BIRMINGHAM, Ala. — With 3:39 to go, and South Carolina women’s basketball backed into the corner it seemingly lives in now — looking for answers to a struggling offense while the grains of sand tumbled out of the season hourglass — Dawn Staley stopped her veteran point guard.
She put her hands on Raven Johnson’s shoulders during a dead ball, and kept them there for about half a minute before play resumed.
What was the advice from this final mini pep talk of South Carolina’s 54-50 Elite Eight win over Duke?
“Bring us home,” Johnson said was Staley’s message. “She said, ‘You’ve found a way to win. Lead them Raven, lead them.’ We’ve been here before, and she trusts us. Honestly, she was letting me call the plays.”
At this point, South Carolina is completely accustomed to the pressure cooker of a close game with the season at stake. Take the Sweet 16 victory by four points over Maryland, or last year’s Sweet 16 squeaker, an Elite Eight game a year ago within five points in the final three minutes before a late run or even the National Championship Game against Iowa, a two-possession margin late.
All games where another team could have crumbled, or where one lapse in execution could have been the missing Jenga block that caused the whole tower to tumble.
How has this group sidestepped every landmine the last two years?
Winning ugly is not a token phrase or a cliche. It’s a skill, and one Staley’s team has mastered.

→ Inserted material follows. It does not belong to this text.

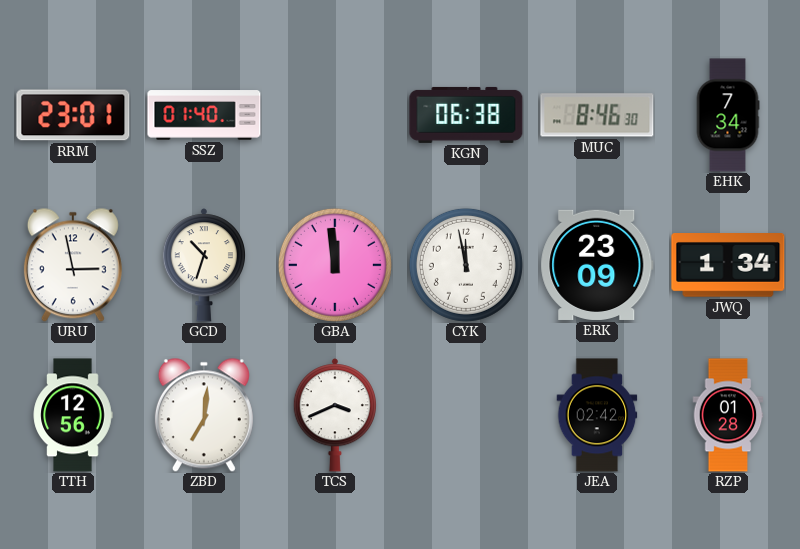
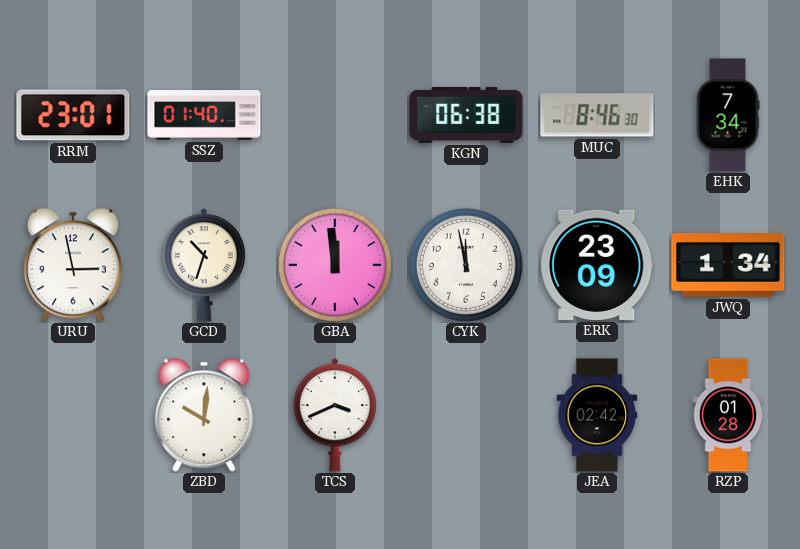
TTH: 12:56 -> none
ZBD: 7:01 -> 10:01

“At this point it’s not going to look pretty,” Staley said. “Some of it’s not going to look as smooth as us coaches and players envision or how you practice, but you certainly have to get down and play the kind of game that’s presented in front of you, and we’ll do that.”
Sunday was the ultimate example of this. Duke, a team that builds its identity on dragging opponents into the mud, turning games into rock fights and winning as ugly as possible — its Sweet 16 final score was 47-38 — executed its game plan perfectly.

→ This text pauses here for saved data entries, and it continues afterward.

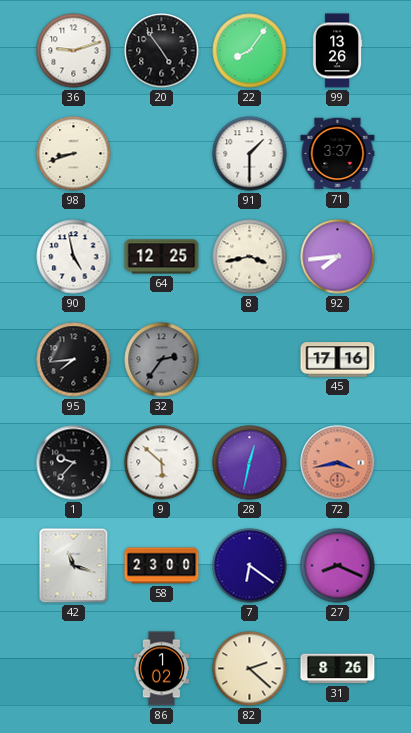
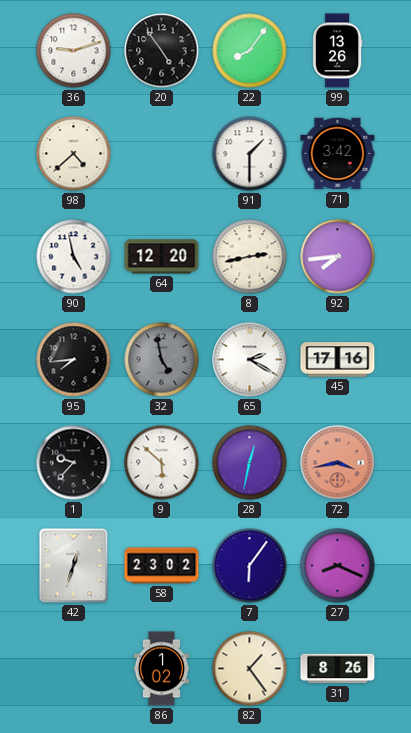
98: 8:42 -> 4:38
71: 3:37 -> 3:42
64: 12:25 -> 12:20
8: 3:43 -> 2:43
32: 2:36 -> 4:58
65: none -> 2:20
42: 11:18 -> 12:33
58: 23:00 -> 23:02
7: 6:21 -> 6:06
82: 2:22 -> 1:24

Double the post catches. Apply ball pressure wherever possible. Make life as difficult as possible for everyone playing off the ball. Make the game as physical as possible.
A South Carolina team that wants to play a free-flowing transition style of basketball was forced to do the exact opposite, a hardwood version of expecting to show up to the Opera and having your ticket exchanged for a rock and roll concert.
By the middle of the third quarter with Duke leading by six, it was clear. South Carolina was either going to have to beat Duke at its own game, or lose.
“I’m just so proud of my teammates for digging deep and continuing on because we could’ve laid down and taken whatever was happening to us,” Adhel Tac said. “We pulled through, we fought harder. I’m just really proud of my teammates.”
Heading to Tampa, just 80 minutes away repeating as National Champions, South Carolina now stands at a crossroads.
There is the unshakable reality that it has not played anywhere close to its best basketball three games in a row. That each game has gotten a little tighter, the offense has not adjusted well to its struggles and very little feels reliable on that side of the ball.
Some teams peak at the perfect time, and others do whatever South Carolina is doing right now.
And yet, it has not burned them. The fortitude of a team with the ultimate winning DNA — the type of grit and experience that leads the head coach to tell the starting point guard just to find a way to win without needing to expand — has delivered this group back to the Final Four.
Baffling as it may seem, South Carolina has earned the right not to panic even when the situation looks bleak.
“We were calm, honestly,” Johnson said. “We were good. I think it was just about defensive stops and intangibles. Rebounding, not giving away extra possessions, things like that got us over the hump of winning the ballgame.”
This is the dichotomy for the next week, the double-edged sword of this particular tournament run.
They have to play better to win the National Championship, or maybe not? In theory the level of play from the last three games will not be enough when the competition reaches its highest point, but in the same breath, the Gamecocks have answered every time.
South Carolina has made a skill of winning ugly. Heavy emphasis on the ‘winning’ part.